Short Cover: A decrease in cumulative open interest and an increase in the price of the underlying stock but ignoring volume and delivery of stock. It signifies traders who were holding a short position on the stock have decided to close their position.
Now, you know how you can analyze the trend in open interest accompanied by changes in price, volume and delivery of stocks. But to identify and predict the future price movements of a stock, you have to take a look at the historical data and how these data points have changed over time. In order to analyze the previous data, simply click on the desired stock to view historical data for the past 60 trading days. (as you can see in the image below in the case of RBL Bank)
As you can see in the above image, a fresh new long was created on 10th July, where price and cumulative OI have increased, and the share price was at 185.
The next day 11th July, Aggressive New Long was witnessed, where price and cumulative OI both increased along with high delivery and Volume. Post that, if you only look at the Volume and Delivery column, there was continuous high delivery and Volume in the stock. But the main focus point is on 11th July when Aggressive New Long occurred. Let’s now have a look at the daily chart of RBL Bank on TradingView
To learn more, Watch Mr. Vivek Bajaj explaining how to track the position of Operators in f&o stocks using the Derivatives Analytics.
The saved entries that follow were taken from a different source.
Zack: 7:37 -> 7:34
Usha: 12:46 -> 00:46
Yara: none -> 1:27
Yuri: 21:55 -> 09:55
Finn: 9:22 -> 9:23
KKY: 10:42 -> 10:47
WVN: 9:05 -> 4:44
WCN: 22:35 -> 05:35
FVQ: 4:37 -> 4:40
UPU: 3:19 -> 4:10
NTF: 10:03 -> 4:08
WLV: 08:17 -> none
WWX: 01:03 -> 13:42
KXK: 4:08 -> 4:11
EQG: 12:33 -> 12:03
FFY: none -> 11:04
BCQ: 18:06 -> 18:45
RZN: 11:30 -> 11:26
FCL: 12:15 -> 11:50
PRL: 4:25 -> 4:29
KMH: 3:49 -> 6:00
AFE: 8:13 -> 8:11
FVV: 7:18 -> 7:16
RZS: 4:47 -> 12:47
Now, let’s understand the next tab under Derivatives Analytics, which is;
Next under the Options, you can view the list of stocks in f&o along with the following data for your analysis:
Monthly Sparkline Chart: It is a line chart depicting the trend in the spot price of the stock over the last 1 month. It gives you a quick overview of the ongoing trend of the stock.
Put Call Ratio: As PCR is already explained earlier, this gives the latest PCR of a stock.
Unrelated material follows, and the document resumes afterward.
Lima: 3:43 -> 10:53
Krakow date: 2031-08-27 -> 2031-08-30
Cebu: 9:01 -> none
Change in Put Call Ratio: It is the absolute change in the put-call ratio from its previous trading day. An increase in Put Call Ratio indicates that the traders are creating more positions in the puts than calls and vice versa. If depicted the change in PCR from a sellers point of view, an increase in PCR over time indicates a bullish signal in the stock and vice versa.
Spot Price and %Change in Spot Price: Spot price is the last trading price at the close of the last trading day and the % change is calculated from the previous trading day’s last traded price.
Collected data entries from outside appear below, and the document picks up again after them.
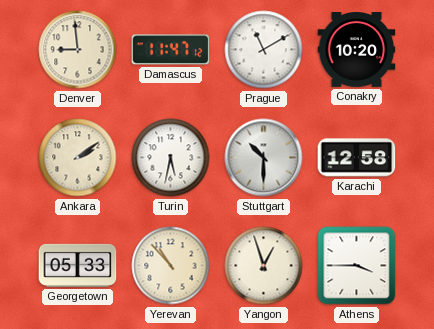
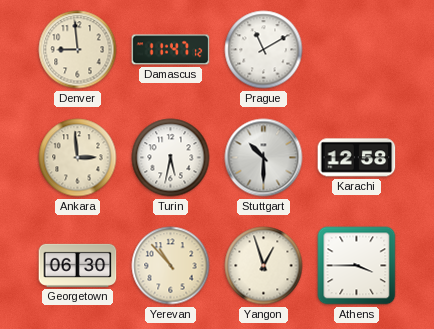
Conakry: 10:20 -> none
Ankara: 2:09 -> 2:59
Georgetown: 05:33 -> 06:30
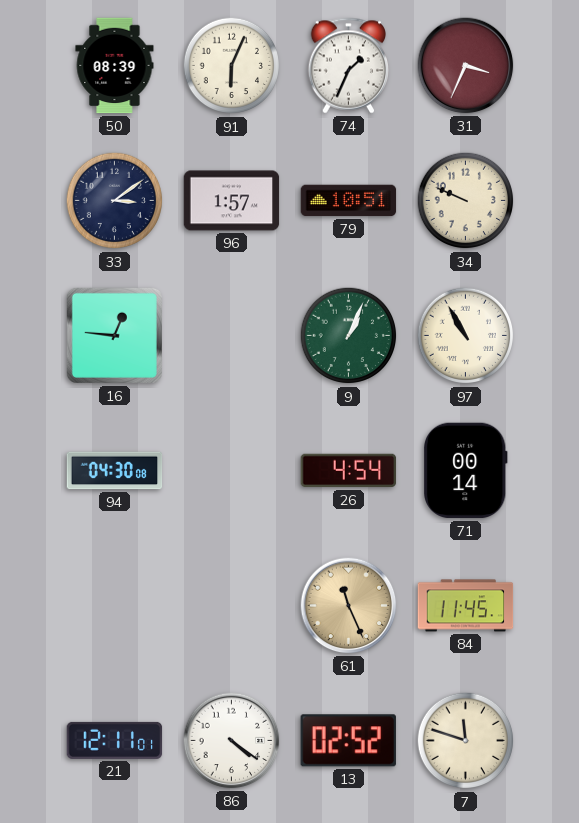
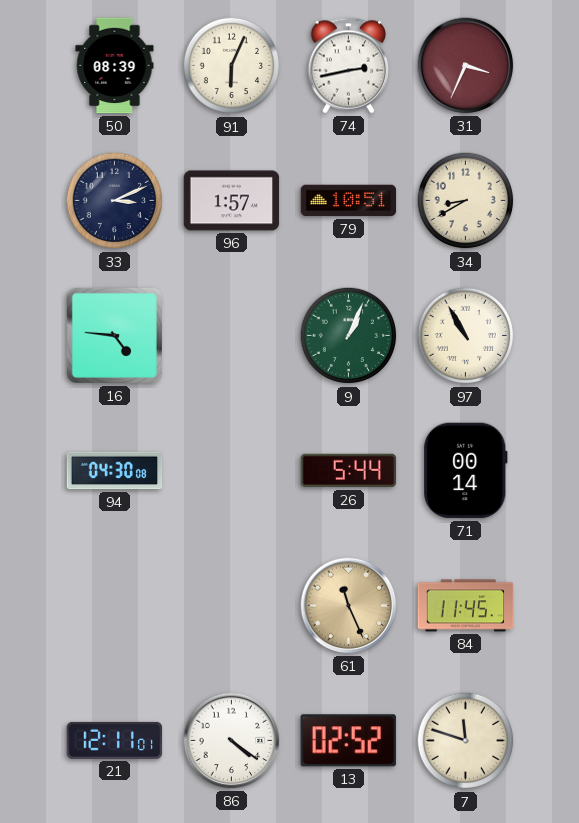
74: 1:34 -> 2:43
33: 3:09 -> 3:11
34: 9:49 -> 8:40
16: 12:46 -> 4:46
26: 4:54 -> 5:44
Therefore, Derivative Analytics is a valuable analytical tool that plays a crucial role in conducting research on stocks in f&o and also the overall derivatives market.
Enhancements in Derivative Analytics
Tracking stock-wise past open interest trends can provide valuable insights for traders and investors. Open interest is the total number of outstanding or open futures or options contracts for a particular security. By analyzing historical open interest data, you can gain a better understanding of market sentiment, potential price movements, and the level of participation in a specific stock.
Open interest data is usually presented as a time series, showing how open interest has changed over time. You can analyze this data to identify trends, patterns, and anomalies.
Get access to derivatives analytics data for the last 1 week to interpret and analyse trends and also get access to the last 60 days of OI trend data for futures and options for all stocks which will enable you to track the Open Interest trends in relation to market movements for the stocks driving your analysis stronger.
The Bottom Line
Understanding the importance of derivatives data and their complexities is essential for informed decision-making. Derivative Analytics empowers traders and investors with valuable insights and data-driven strategies. By leveraging this powerful tool, users can gain a deeper understanding of derivatives market dynamics, assess risks, and identify potential opportunities.
At StockEdge, we are dedicated to providing a seamless and enriching experience to our users, enabling them to navigate the world of derivatives confidently and make well-informed choices in their financial journey.